▶ [Task description]: Supply the number of lines below containing "also", nothing else.

▶ [Information]:
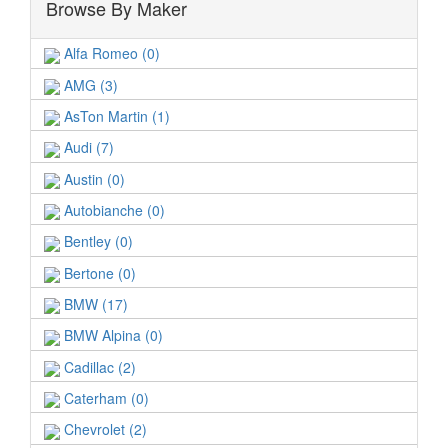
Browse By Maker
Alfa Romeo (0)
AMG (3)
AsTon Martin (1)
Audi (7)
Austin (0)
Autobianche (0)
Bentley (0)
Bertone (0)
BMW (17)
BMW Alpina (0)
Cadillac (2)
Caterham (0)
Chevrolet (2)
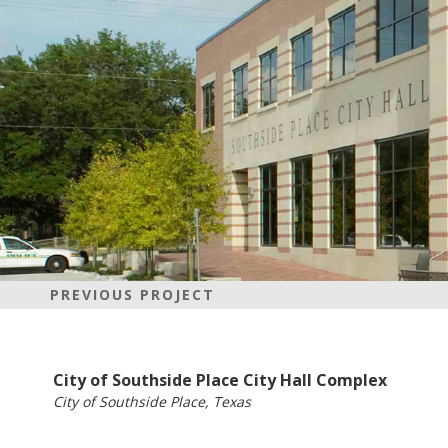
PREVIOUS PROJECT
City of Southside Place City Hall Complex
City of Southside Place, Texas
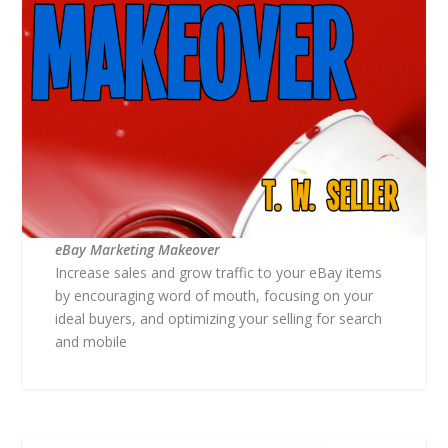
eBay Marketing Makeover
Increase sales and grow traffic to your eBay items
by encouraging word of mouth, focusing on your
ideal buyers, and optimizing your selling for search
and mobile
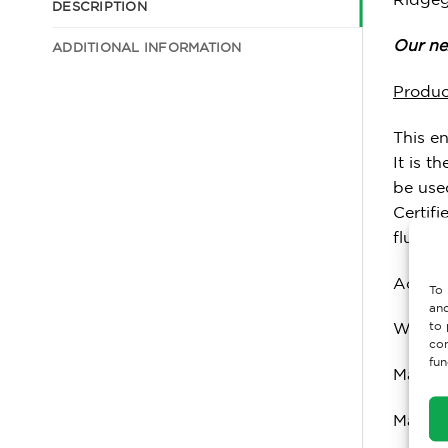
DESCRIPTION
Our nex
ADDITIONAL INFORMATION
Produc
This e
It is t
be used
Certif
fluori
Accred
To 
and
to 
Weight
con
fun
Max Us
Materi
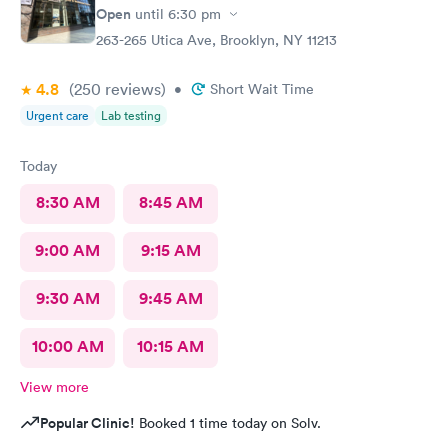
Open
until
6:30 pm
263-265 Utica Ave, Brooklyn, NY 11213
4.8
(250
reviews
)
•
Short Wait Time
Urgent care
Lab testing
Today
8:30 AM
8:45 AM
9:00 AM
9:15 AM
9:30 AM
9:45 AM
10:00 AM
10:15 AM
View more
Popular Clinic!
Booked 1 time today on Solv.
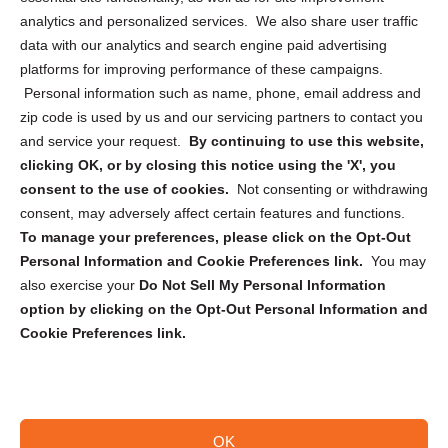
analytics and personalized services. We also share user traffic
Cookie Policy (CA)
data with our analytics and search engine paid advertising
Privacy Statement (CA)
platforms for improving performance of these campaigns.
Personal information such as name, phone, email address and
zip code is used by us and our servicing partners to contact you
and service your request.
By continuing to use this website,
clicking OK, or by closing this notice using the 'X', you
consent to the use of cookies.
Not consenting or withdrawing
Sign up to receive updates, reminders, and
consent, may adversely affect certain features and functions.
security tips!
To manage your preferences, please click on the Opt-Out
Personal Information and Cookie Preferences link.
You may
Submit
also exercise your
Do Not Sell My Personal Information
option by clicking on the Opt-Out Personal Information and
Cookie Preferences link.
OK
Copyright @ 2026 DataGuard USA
* * *
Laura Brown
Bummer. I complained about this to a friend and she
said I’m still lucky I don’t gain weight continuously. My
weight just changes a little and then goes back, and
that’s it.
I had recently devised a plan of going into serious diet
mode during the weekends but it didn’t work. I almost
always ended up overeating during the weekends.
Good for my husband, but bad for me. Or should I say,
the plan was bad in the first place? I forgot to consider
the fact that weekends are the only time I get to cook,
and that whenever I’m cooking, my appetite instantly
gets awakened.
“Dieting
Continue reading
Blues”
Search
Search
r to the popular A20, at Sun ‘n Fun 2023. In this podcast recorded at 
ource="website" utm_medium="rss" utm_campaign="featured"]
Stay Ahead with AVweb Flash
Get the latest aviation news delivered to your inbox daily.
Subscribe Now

▶ [Result]: 2